Tubercular Pericarditis.
Tubercular pericarditis is an exceedingly uncommon affection. Laennec only met with 2 instances of it, Louis with but 1 case. It is never primary, being always associated with tubercle in some other part of the body. Among the earlier records we find the case of Baillie,42 who mentions "a case of two or three scrofulous tumors growing within the cavity of the pericardium." The case had tubercles in the lungs, and died with all the symptoms of phthisis, nothing indicating the presence of tumors in the pericardium prior to death.
42 Morbid Anatomy, 5th ed., London, 1818, pp. 11, 17.

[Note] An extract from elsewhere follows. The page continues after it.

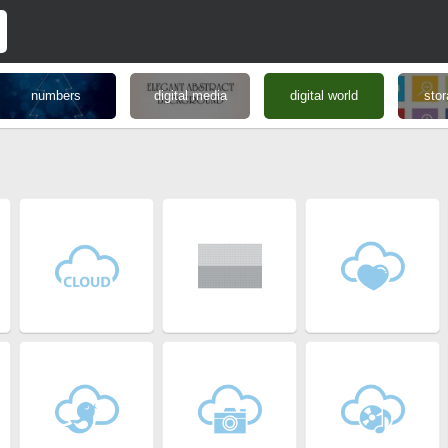
numbers
digital media
digital world
stor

Tubercle in the pericardium may remain latent or excite inflammation which gives rise to the same physical signs and local phenomena as when the pericarditis is of idiopathic origin. The tubercle is mostly found beneath the serous layer of the pericardium, either cardiac or parietal, and sometimes in the adhesions, and bears a close resemblance to tubercular disease of the meninges, the peritoneum, and pleura. It must be understood, however, that pericarditis may happen in a tubercular person without being due to a deposit of tubercle in the pericardium; and a deposit may occur in the adhesions in a case of pericarditis in a tubercular person brought on by other causes than a tubercular development in the pericardium, as the instances reported by Burrows show.43 Tubercular disease of the pericardium may be due, as Weigert has proved, to infection by contiguity from the lymphatic glands of the thorax. The pericardium may be free from tubercle, yet the purulent fluid in it be filled with tubercle bacilli.44 Vaillard45 declares the pericarditis to be dry in the majority of cases. The disease generally happens under forty years of age, but in Mickle's46 case the patient died at the age of fifty-four.

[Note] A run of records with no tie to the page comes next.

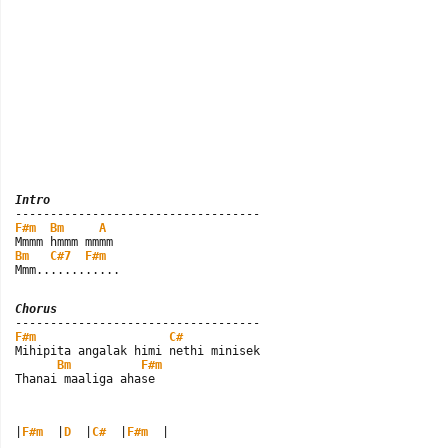
Intro
F#m
Bm
A
Bm
C#7
F#m
Mmm............
Chorus
F#m
C#
Mihipita angalak himi nethi minisek

Bm
F#m
Thanai maaliga ahase
|
F#m
  |
D
  |
C#
  |
F#m
  |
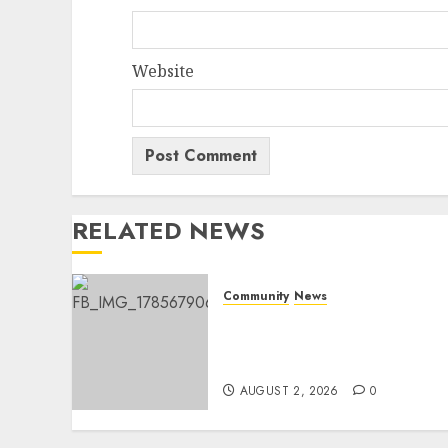
Website
RELATED NEWS
Community
News
Bonfire Weekend Camp: A
home in the bush for a
weekend
AUGUST 2, 2026
0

43 Med.-Chir. Trans., vol. xxx. p. 77.
44 Kast, Virchow's Archiv, June, 1884; see also Medical News, Aug., 1884.
45 Journ. de Méd. de Bordeaux, 1880, l. x.
46 London Lancet, May 26, 1883.
The differential DIAGNOSIS of tubercular pericarditis cannot be made, as there is no positive physical sign distinguishing this form from any other. If pericarditis either in its acute or advanced stage occur in a tubercular person, and if there be neither rheumatism, Bright's disease, nor pleuro-pneumonia, and if the person have not been subjected to any injury in the præcordial region, the pericardial affection may be presumed to be due to tubercle, but only an autopsy would afford certain proof.
The PROGNOSIS is always unfavorable.
The TREATMENT is that of chronic pericarditis, sustaining the failing nutrition as well as we can by cod-liver oil and other nutrients.